Tuesday, April 14, 2009

The Conflict 101: The Border Issue

In part 2 we look at the issue of establishing borders

Israel’s borders have not been defined. The peace agreement in 1979 with the Egyptians established its first recognized border with a neighbor, a line consistent with the line agreed to by the Ottomans and Britain in 1906. Large sections of the Israel-Jordan border were redrawn following the peace treaty between the two countries but Jordan refused to demarcate boundaries in the Palestinian areas of the Jordan Valley. Israel’s withdrawal from Lebanon in 2000 did not lead to a recognized border either. When Israel withdrew to an internationally endorsed boundary, the UN insisted on calling it the “Blue Line,” saying that a line of withdrawal could only become a border if both sides recognized it as such. Lebanon never agreed to negotiate the issue.

The future borders of an Israeli-Palestinian agreement present their own unique issues, the timeline of reaching a comprehensive boarder process being the most significant. Both parties may decide that certain areas should be made “security zones” whose permanent status will be decided after a certain period; this is the approach in the 2003 Road-map initiative offered by the Quartet. However, both parties have voiced their desire to only sign a deal that addresses everything in the Camp David mindset of “nothing is agreed unless everything is agreed.” Seeing as the possibility of this issue being wrapped up with the rest of the issues is next to nil, border decisions may have be made in phases contingent upon other items in the final agreement, a scenario not easily accepted by either side.

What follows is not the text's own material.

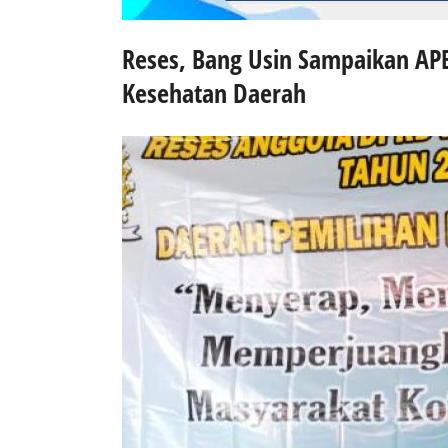
Reses, Bang Usin Sampaikan APB
Kesehatan Daerah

For Israel, an objective would be to ensure that the country’s final lines are defensible against any kind of attack. Given that leaders of the Palestinian side openly call for the destruction of Israel, the defensible aspect of the border issue is all that more important. Even the UN Security Council accepts this concept in Resolution 242, which says that states have the right “to live in peace within secure and recognized boundaries free from threats of acts of force.” However, those who apply 242 to this conflict often overlook the region’s geography, which exhibits a lack of geographic features conducive for that purpose. For example, from the hills of Ramallah or plateaus on the Golan Heights, Israel is 100% indefensible from rocket fire. Any solution that gives these lands to a Palestinian authority must be conditional on a security arrangement that prevents weapons from entering these areas. That a complete lack of regard on this issue is found in the various proposed solutions demonstrates that this issue is unrecognized outside the Israeli security community. Defensible borders are an issue for both sides, and thus far no proposal has adequately addressed either’s concerns.

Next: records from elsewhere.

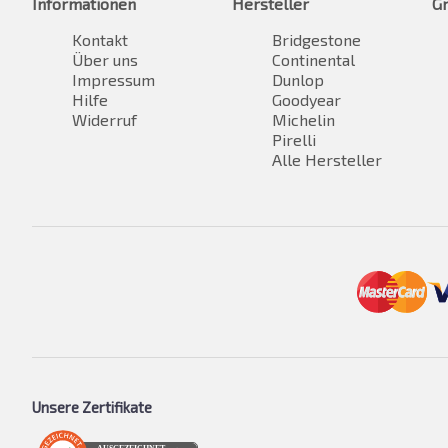
Informationen
Hersteller
G
Kontakt
Bridgestone
Über uns
Continental
Impressum
Dunlop
Hilfe
Goodyear
Widerruf
Michelin
Pirelli
Alle Hersteller
Unsere Zertifikate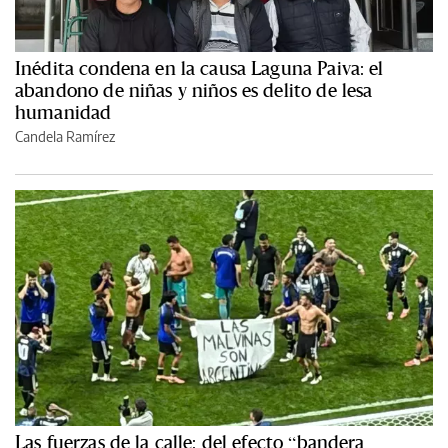
Inédita condena en la causa Laguna Paiva: el
abandono de niñas y niños es delito de lesa
humanidad
Candela Ramírez
Las fuerzas de la calle: del efecto “bandera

Another facet of the border issue is now it is negotiated. Many have proposed a comprehensive agreement based on the concept of trading land for peace. The Palestinians would receive land taken in the 1967 War as part of a deal where they granted Israel’s right to exist and agreed to peaceful coexistence. In 1997, 56% of Israelis supported this concept. Today only 28% support it. The new Israeli Prime Minister, Benjamin Netanyahu, has disregarded this concept as well. The new Israeli Foreign Minister, Avigdor Lieberman, favors a nationalistic solution in which Arab Israeli towns would be traded for Israeli West Bank settlements. This approach has been labeled racist and has generated outrage for Israel’s Arab community. Their reaction has not so much out of a feeling of insult but rather that they prefer to remain in Israel. Any street poll of Arab Israelis will tell you that they prefer to remain Israeli citizens to the option of living under a Palestinian or Arab government. Significant push back is to be expected if this idea progresses.